Extracted page text data:
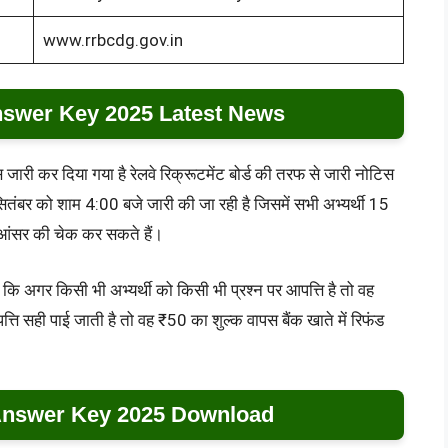
www.rrbcdg.gov.in
swer Key 2025 Latest News
ारी कर दिया गया है रेलवे रिक्रूटमेंट बोर्ड की तरफ से जारी नोटिस
सितंबर को शाम 4:00 बजे जारी की जा रही है जिसमें सभी अभ्यर्थी 15
आंसर की चेक कर सकते हैं।
है कि अगर किसी भी अभ्यर्थी को किसी भी प्रश्न पर आपत्ति है तो वह
ति सही पाई जाती है तो वह ₹50 का शुल्क वापस बैंक खाते में रिफंड
nswer Key 2025 Download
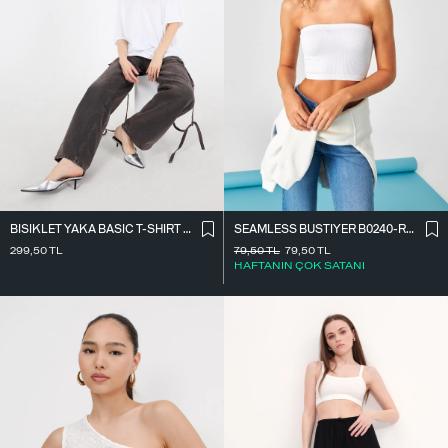
BISIKLET YAKA BASIC T-SHIRT P10111-D7
SEAMLESS BÜSTIYER B0240-R6R9
299,50
TL
79,50
TL
79,50
TL
HAFTANIN ÇOK SATANI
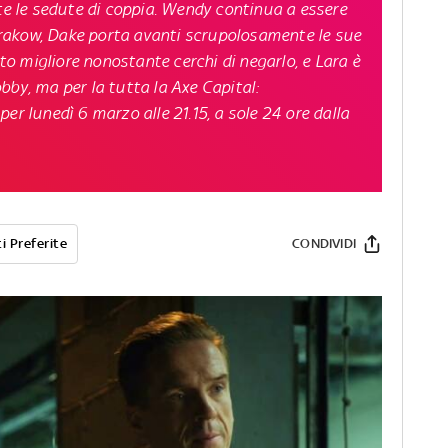
nte le sedute di coppia. Wendy continua a essere
rakow, Dake porta avanti scrupolosamente le sue
 migliore nonostante cerchi di negarlo, e Lara è
bby, ma per la tutta la Axe Capital:
 per lunedì 6 marzo alle 21.15
, a sole 24 ore dalla
i Preferite
CONDIVIDI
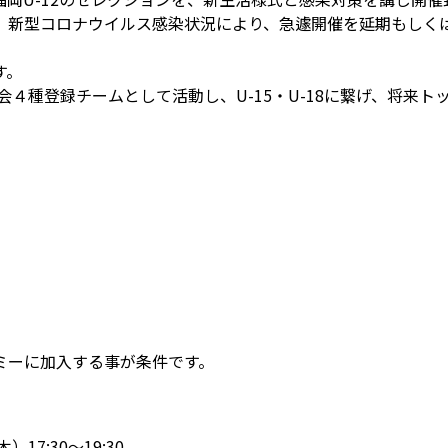
、新型コロナウイルス感染状況により、急遽開催を延期もしく
す。
会４種登録チームとして活動し、U-15・U-18に繋げ、将来
ミーに加入する事が条件です。
17:30～19:30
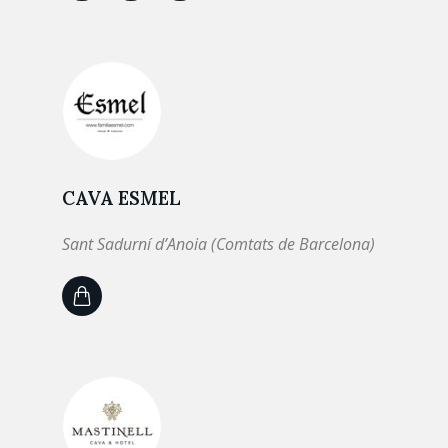
CAVA ESMEL
Sant Sadurní d’Anoia (Comtats de Barcelona)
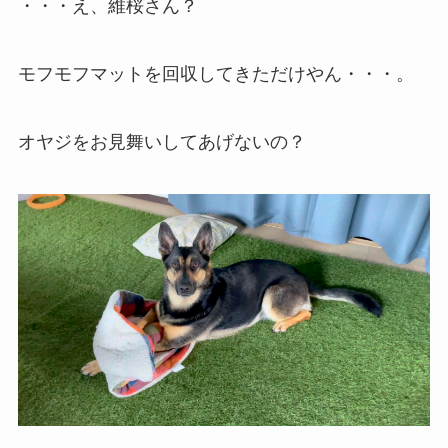
・・・え、維桜さん？
モフモフマットを回収してきただけやん・・・。
オヤジをお見舞いしてあげないの？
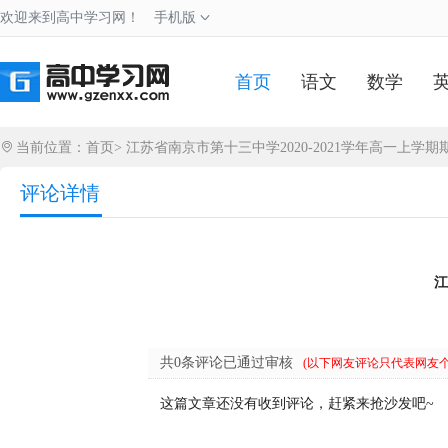
欢迎来到高中学习网！
手机版
首页
语文
数学
当前位置：
首页
>
江苏省南京市第十三中学2020-2021学年高一上学
评论详情
江
共0条评论已通过审核
(以下网友评论只代表网友
这篇文章还没有收到评论，赶紧来抢沙发吧~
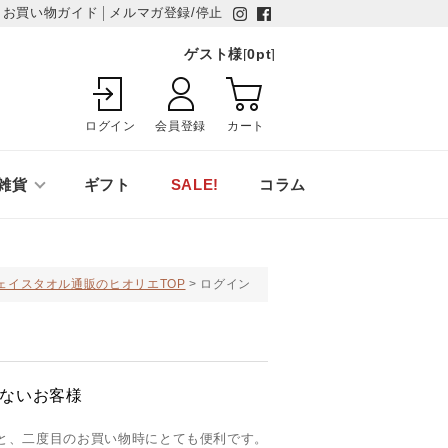
お買い物ガイド
メルマガ登録/停止
ゲスト様
[
0
pt
]
ログイン
会員登録
カート
雑貨
ギフト
SALE!
コラム
ェイスタオル通販のヒオリエTOP
ログイン
ないお客様
と、二度目のお買い物時にとても便利です。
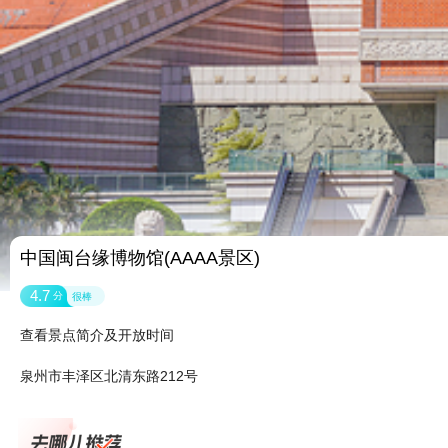
中国闽台缘博物馆(AAAA景区)
4.7
分
很棒
查看景点简介及开放时间
泉州市丰泽区北清东路212号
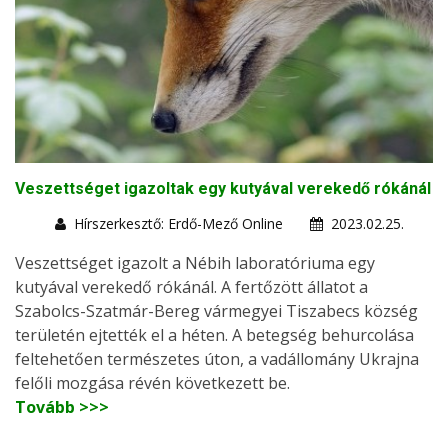
Veszettséget igazoltak egy kutyával verekedő rókánál
Hírszerkesztő: Erdő-Mező Online
2023.02.25.
Veszettséget igazolt a Nébih laboratóriuma egy
kutyával verekedő rókánál. A fertőzött állatot a
Szabolcs-Szatmár-Bereg vármegyei Tiszabecs község
területén ejtették el a héten. A betegség behurcolása
feltehetően természetes úton, a vadállomány Ukrajna
felőli mozgása révén következett be.
Tovább >>>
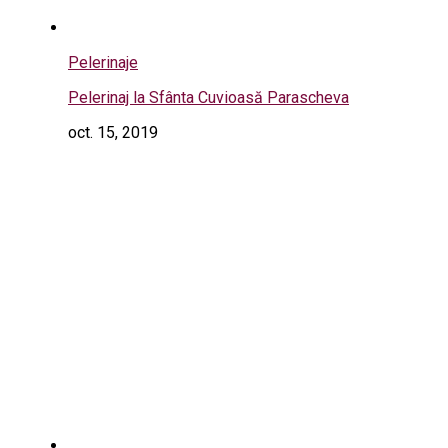
Pelerinaje
Pelerinaj la Sfânta Cuvioasă Parascheva
oct. 15, 2019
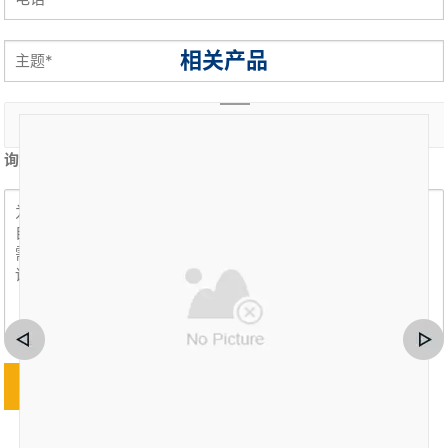
相关产品
询盘内容 *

| Exercise brief |
Should a picture appear among the entries, skip it and copy the rest exactly.

| The answer |
www.rrbcdg.gov.in
swer Key 2025 Latest News
ारी कर दिया गया है रेलवे रिक्रूटमेंट बोर्ड की तरफ से जारी नोटिस
सितंबर को शाम 4:00 बजे जारी की जा रही है जिसमें सभी अभ्यर्थी 15
आंसर की चेक कर सकते हैं।
है कि अगर किसी भी अभ्यर्थी को किसी भी प्रश्न पर आपत्ति है तो वह
ति सही पाई जाती है तो वह ₹50 का शुल्क वापस बैंक खाते में रिफंड
nswer Key 2025 Download
BISIKLET YAKA BASIC T-SHIRT P10111-D7
SEAMLESS BÜSTIYER B0240-R6R9
299,50
TL
79,50
TL
79,50
TL
HAFTANIN ÇOK SATANI
nte le sedute di coppia. Wendy continua a essere
rakow, Dake porta avanti scrupolosamente le sue
 migliore nonostante cerchi di negarlo, e Lara è
bby, ma per la tutta la Axe Capital:
 per lunedì 6 marzo alle 21.15
, a sole 24 ore dalla
i Preferite
CONDIVIDI
、新型コロナウイルス感染状況により、急遽開催を延期もしく
す。
会４種登録チームとして活動し、U-15・U-18に繋げ、将来
ミーに加入する事が条件です。
17:30～19:30
CAVA ESMEL
Sant Sadurní d’Anoia (Comtats de Barcelona)
・・・え、維桜さん？
モフモフマットを回収してきただけやん・・・。
オヤジをお見舞いしてあげないの？
欢迎来到高中学习网！
手机版
首页
语文
数学
当前位置：
首页
>
江苏省南京市第十三中学2020-2021学年高一上学
评论详情
江
共0条评论已通过审核
(以下网友评论只代表网友
这篇文章还没有收到评论，赶紧来抢沙发吧~
お買い物ガイド
メルマガ登録/停止
ゲスト様
[
0
pt
]
ログイン
会員登録
カート
雑貨
ギフト
SALE!
コラム
ェイスタオル通販のヒオリエTOP
ログイン
ないお客様
と、二度目のお買い物時にとても便利です。
中国闽台缘博物馆(AAAA景区)
4.7
分
很棒
查看景点简介及开放时间
泉州市丰泽区北清东路212号
Veszettséget igazoltak egy kutyával verekedő rókánál
Hírszerkesztő: Erdő-Mező Online
2023.02.25.
Veszettséget igazolt a Nébih laboratóriuma egy
kutyával verekedő rókánál. A fertőzött állatot a
Szabolcs-Szatmár-Bereg vármegyei Tiszabecs község
területén ejtették el a héten. A betegség behurcolása
feltehetően természetes úton, a vadállomány Ukrajna
felőli mozgása révén következett be.
Tovább >>>
Pelerinaje
Pelerinaj la Sfânta Cuvioasă Parascheva
oct. 15, 2019
相关产品
询盘内容 *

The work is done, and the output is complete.